• Records from a data collection:
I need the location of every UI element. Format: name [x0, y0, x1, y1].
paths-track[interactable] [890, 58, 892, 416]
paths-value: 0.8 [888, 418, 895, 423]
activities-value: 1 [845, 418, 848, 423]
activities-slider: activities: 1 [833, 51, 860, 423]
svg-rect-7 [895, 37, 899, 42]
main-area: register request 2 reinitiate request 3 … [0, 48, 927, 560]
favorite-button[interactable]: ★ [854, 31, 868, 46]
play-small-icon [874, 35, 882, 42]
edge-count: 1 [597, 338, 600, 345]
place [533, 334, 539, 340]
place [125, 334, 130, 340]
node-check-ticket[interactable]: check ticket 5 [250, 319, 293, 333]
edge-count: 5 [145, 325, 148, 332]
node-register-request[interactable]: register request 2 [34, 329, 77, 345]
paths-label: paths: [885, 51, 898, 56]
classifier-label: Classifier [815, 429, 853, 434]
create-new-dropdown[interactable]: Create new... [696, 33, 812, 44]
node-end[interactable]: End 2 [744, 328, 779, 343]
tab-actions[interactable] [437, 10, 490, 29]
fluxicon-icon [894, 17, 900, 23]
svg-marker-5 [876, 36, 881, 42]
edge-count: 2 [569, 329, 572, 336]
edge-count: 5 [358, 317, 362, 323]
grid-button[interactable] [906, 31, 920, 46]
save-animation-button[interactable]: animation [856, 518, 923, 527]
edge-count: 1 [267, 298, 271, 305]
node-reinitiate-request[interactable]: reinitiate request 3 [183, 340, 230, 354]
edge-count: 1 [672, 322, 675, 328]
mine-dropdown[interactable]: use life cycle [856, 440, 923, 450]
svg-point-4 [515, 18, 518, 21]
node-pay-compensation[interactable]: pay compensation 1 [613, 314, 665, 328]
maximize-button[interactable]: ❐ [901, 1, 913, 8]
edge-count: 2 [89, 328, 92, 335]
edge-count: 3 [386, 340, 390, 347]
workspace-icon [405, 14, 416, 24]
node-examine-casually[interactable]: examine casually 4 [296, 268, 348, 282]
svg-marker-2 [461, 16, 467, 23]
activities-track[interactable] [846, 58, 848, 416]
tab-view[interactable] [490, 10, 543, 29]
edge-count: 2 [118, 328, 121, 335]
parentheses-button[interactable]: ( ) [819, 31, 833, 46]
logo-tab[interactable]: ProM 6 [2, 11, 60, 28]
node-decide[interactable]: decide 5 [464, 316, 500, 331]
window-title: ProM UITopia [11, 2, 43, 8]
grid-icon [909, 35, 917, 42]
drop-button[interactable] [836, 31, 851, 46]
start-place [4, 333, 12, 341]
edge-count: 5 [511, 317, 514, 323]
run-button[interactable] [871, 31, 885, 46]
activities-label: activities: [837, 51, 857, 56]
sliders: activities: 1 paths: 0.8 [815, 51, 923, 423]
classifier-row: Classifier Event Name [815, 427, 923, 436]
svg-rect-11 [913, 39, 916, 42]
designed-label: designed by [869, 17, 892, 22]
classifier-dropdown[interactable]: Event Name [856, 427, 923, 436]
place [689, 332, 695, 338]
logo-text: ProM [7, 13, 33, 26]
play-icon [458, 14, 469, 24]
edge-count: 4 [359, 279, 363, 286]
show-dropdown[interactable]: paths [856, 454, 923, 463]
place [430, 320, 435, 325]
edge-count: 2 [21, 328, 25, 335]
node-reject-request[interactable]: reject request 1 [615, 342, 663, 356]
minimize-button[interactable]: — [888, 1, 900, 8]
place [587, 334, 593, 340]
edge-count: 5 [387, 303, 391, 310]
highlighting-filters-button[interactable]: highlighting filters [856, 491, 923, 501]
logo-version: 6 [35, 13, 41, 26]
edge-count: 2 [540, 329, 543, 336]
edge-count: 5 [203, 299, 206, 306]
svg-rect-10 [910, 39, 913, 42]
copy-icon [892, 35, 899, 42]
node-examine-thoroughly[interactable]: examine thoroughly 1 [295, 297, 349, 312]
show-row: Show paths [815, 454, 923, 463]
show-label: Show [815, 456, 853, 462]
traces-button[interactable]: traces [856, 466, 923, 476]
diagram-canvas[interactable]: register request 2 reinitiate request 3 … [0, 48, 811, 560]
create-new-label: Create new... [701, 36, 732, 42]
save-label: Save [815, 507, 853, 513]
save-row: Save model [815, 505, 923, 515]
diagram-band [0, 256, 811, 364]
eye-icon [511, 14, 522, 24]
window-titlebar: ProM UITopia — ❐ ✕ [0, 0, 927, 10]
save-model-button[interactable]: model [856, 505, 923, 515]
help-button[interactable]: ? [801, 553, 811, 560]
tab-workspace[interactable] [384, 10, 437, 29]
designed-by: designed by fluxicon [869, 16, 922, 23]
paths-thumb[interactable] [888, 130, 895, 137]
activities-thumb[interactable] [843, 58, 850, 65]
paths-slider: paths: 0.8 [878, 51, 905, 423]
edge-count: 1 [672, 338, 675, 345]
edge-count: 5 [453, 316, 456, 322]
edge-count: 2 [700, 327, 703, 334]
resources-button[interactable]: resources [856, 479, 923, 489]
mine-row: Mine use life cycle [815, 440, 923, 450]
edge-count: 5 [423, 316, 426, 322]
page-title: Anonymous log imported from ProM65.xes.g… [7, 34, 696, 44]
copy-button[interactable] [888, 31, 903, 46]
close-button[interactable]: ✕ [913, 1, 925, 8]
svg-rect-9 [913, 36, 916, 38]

==

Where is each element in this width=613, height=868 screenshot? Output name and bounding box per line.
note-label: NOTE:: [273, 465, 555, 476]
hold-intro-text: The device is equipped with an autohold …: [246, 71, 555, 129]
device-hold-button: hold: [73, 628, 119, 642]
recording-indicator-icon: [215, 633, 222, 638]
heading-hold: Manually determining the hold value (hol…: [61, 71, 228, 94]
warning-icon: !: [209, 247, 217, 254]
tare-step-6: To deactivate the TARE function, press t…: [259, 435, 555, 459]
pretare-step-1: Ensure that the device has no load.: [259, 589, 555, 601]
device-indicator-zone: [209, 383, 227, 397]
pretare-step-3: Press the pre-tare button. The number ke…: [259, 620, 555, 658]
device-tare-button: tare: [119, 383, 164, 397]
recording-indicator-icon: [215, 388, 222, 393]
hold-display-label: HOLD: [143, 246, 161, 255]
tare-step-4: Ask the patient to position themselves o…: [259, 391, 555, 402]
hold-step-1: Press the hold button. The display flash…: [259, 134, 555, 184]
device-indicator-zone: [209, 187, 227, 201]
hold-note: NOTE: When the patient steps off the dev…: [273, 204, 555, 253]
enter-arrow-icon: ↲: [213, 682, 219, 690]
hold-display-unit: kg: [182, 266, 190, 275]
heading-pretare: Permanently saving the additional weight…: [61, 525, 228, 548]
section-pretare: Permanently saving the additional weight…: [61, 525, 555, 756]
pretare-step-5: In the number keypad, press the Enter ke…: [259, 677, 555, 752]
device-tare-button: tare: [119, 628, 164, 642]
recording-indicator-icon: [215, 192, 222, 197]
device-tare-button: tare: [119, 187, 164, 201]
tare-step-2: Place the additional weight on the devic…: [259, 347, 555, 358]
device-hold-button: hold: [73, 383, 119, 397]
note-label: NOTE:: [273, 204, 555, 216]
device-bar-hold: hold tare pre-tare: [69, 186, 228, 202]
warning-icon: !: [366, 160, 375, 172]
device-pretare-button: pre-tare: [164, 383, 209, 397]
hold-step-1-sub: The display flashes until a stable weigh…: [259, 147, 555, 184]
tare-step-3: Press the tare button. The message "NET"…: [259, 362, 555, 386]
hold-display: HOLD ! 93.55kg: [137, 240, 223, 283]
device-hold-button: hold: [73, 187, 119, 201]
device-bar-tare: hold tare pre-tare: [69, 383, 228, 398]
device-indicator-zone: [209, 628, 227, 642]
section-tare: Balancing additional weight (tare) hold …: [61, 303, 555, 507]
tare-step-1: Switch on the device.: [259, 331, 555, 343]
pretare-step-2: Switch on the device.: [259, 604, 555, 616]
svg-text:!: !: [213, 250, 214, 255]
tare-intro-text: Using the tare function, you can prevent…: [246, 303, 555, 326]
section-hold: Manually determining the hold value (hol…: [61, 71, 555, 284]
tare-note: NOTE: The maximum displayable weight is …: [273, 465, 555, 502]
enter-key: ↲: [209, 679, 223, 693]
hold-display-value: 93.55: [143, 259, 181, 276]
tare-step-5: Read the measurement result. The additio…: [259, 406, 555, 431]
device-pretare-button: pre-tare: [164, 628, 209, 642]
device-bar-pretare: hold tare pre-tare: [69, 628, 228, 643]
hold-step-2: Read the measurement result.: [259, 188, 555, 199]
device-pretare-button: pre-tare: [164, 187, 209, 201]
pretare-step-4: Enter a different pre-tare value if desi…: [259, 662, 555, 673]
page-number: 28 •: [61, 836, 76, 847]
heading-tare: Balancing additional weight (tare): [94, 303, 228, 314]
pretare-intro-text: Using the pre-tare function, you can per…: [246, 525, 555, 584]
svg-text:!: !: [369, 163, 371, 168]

• Instructions for the task: Every line above with the string "element" in it should be copied into the answer.

• Result of this task:
I need the location of every UI element. Format: name [x0, y0, x1, y1].
Where is each element in this width=613, height=868 screenshot? Output name and bounding box per line.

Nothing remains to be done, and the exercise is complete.